## [Task requirements]
All of the data is to be printed exactly, though the images must be left off.

::::::::

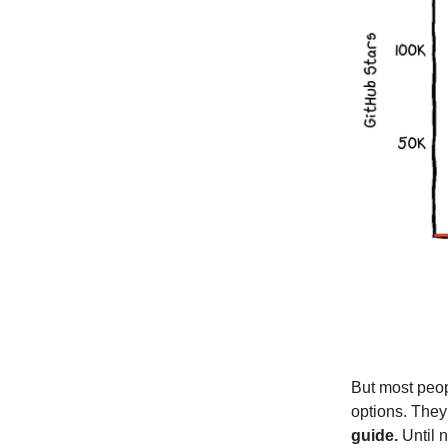
But most peop
options. They
guide.
Until n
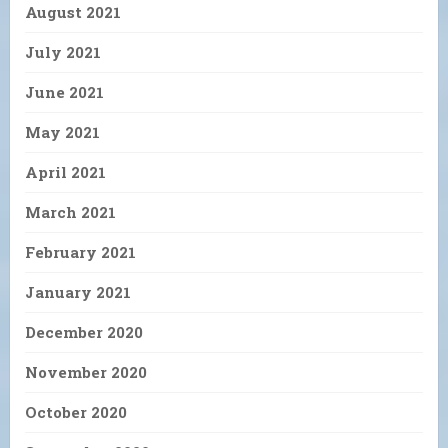
August 2021
July 2021
June 2021
May 2021
April 2021
March 2021
February 2021
January 2021
December 2020
November 2020
October 2020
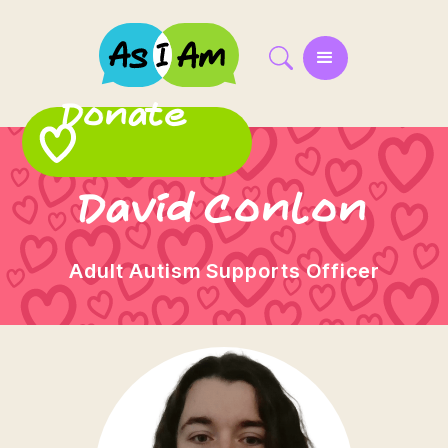
Donate
David Conlon
Adult Autism Supports Officer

::::::::

## [Written solution]
But most peop
options. They
guide.
Until n
August 2021
July 2021
June 2021
May 2021
April 2021
March 2021
February 2021
January 2021
December 2020
November 2020
October 2020
Donate
David Conlon
Adult Autism Supports Officer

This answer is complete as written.